Educational aspects: Learn all you can about the holiday! There are tons of sites. The FAQ poster was a great way to show everyone that it is not morbid ahead of time. At the program, have internet print-outs of basic information for people to flip through. Do your homework! Be sure that you can explain why the holiday CELEBRATES rather than mocks death with comic and festive skeletons and skulls. Explain the origin (ancient Mexican culture meets Spanish Catholicism). Tell them about how the families go out and tend to their dead relatives’ graves. Some people will ask if it is ancestor worship (especially if you provide information on the traditional shrines that families in smaller towns build in their homes). Explain that it is NOT worship, but merely a way to say “Hi! We still love and remember you.”

Other Considerations:

Keep in mind that some people will prejudge these traditions as morbid and even evil. Be a good example and treat it all with respect. Explain the cultural differences. In Mexico, they do not think of death with the same type of fear as us. They do not mourn the passing of a loved one in quite the same way. The loved one has passed on to another form of existence, and so the only thing that is truly mourned is our loss (or their SHORT life if they died before being able to experience life at its fullest). If you act appropriately, so will the residents.
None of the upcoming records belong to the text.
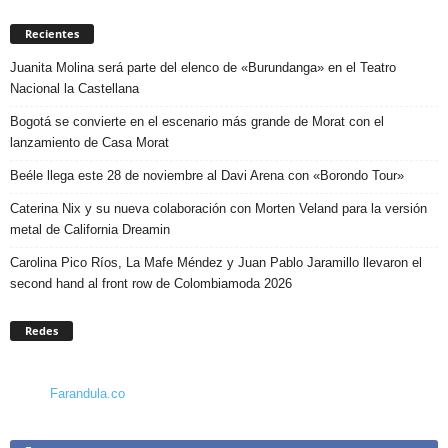
Recientes
Juanita Molina será parte del elenco de «Burundanga» en el Teatro
Nacional la Castellana
Bogotá se convierte en el escenario más grande de Morat con el
lanzamiento de Casa Morat
Beéle llega este 28 de noviembre al Davi Arena con «Borondo Tour»
Caterina Nix y su nueva colaboración con Morten Veland para la versión
metal de California Dreamin
Carolina Pico Ríos, La Mafe Méndez y Juan Pablo Jaramillo llevaron el
second hand al front row de Colombiamoda 2026
Redes
Farandula.co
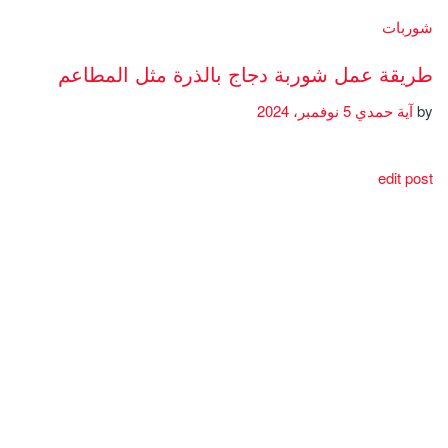
شوربات
طريقة عمل شوربة دجاج بالذرة مثل المطاعم
by
آية حمدي
5 نوفمبر، 2024
edit post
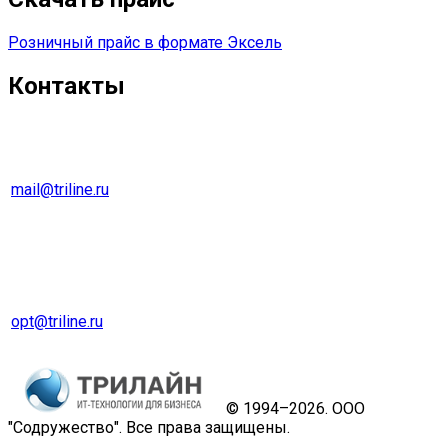
Розничный прайс в формате Эксель
Контакты
г. Екатеринбург
Тел. 8 (343) 278-70-45
mail@triline.ru
Оптовый отдел
Тел. 8 (343) 229-31-31
opt@triline.ru
© 1994–2026. ООО
"Содружество". Все права защищены.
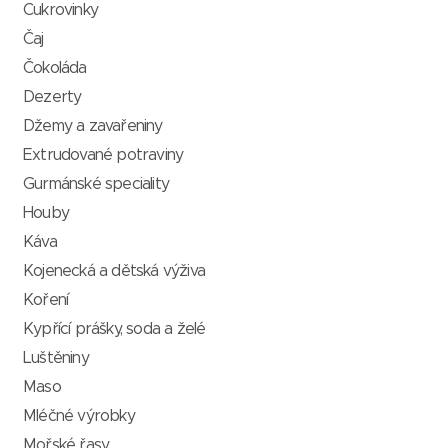
Cukrovinky
Čaj
Čokoláda
Dezerty
Džemy a zavařeniny
Extrudované potraviny
Gurmánské speciality
Houby
Káva
Kojenecká a dětská výživa
Koření
Kypřící prášky, soda a želé
Luštěniny
Maso
Mléčné výrobky
Mořské řasy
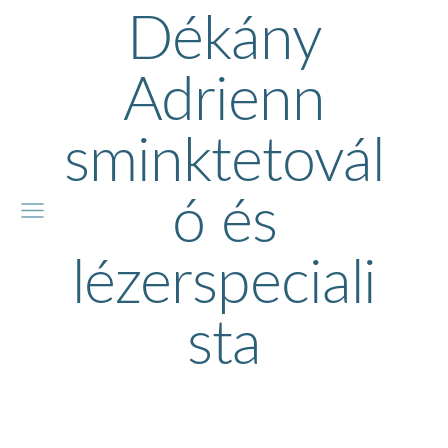
Dékány
Adrienn
sminktetovál
ó és
lézerspeciali
sta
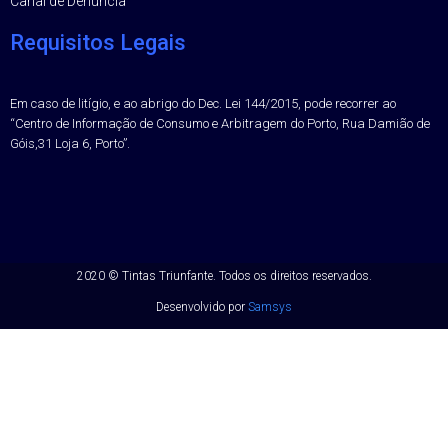
Canal de Denúncia
Requisitos Legais
Em caso de litígio, e ao abrigo do Dec. Lei 144/2015, pode recorrer ao
“Centro de Informação de Consumo e Arbitragem do Porto, Rua Damião de
Góis,31 Loja 6, Porto”.
2020 ©
Tintas Triunfante.
Todos os direitos reservados.
Desenvolvido por
Samsys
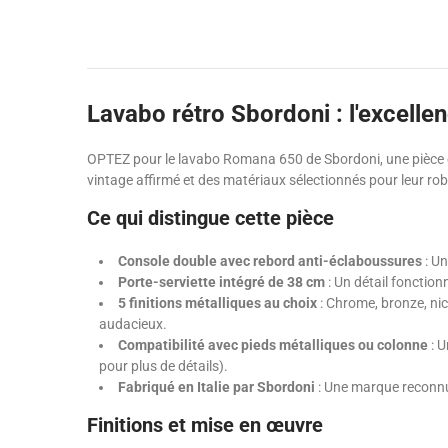
Lavabo rétro Sbordoni : l'excellen
OPTEZ pour le lavabo Romana 650 de Sbordoni, une pièce où 
vintage affirmé et des matériaux sélectionnés pour leur ro
Ce qui distingue cette pièce
Console double avec rebord anti-éclaboussures
: Un
Porte-serviette intégré de 38 cm
: Un détail fonction
5 finitions métalliques au choix
: Chrome, bronze, nic
audacieux.
Compatibilité avec pieds métalliques ou colonne
: U
pour plus de détails).
Fabriqué en Italie par Sbordoni
: Une marque reconnue
Finitions et mise en œuvre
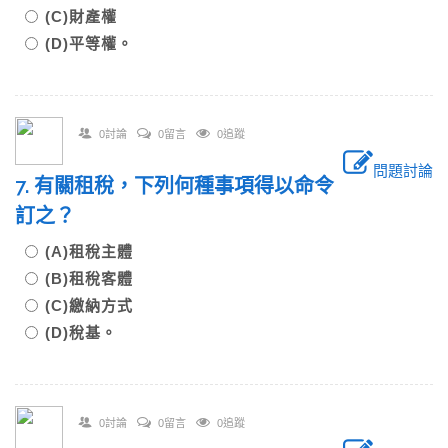
(C)財產權
(D)平等權。
0討論
0留言
0追蹤
問題討論
7. 有關租稅，下列何種事項得以命令
訂之？
(A)租稅主體
(B)租稅客體
(C)繳納方式
(D)稅基。
0討論
0留言
0追蹤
If you have any questions feel free to e-mail me. I’ve become a virtual font of information on this holiday. 🙂 Name: Elizabeth Pressler
School: University of Central Oklahoma
email: p.liz@mailcity.com For more information from another RA who did this program, click here Subscribe to the ResidentAssistant.com Newsletter for updates!
Simply visit the new site, create a username and password, and you can control your newsletter preferences. You can also then add programs, rate and review material, and connect with the rest of the ResidentAssistant.com community!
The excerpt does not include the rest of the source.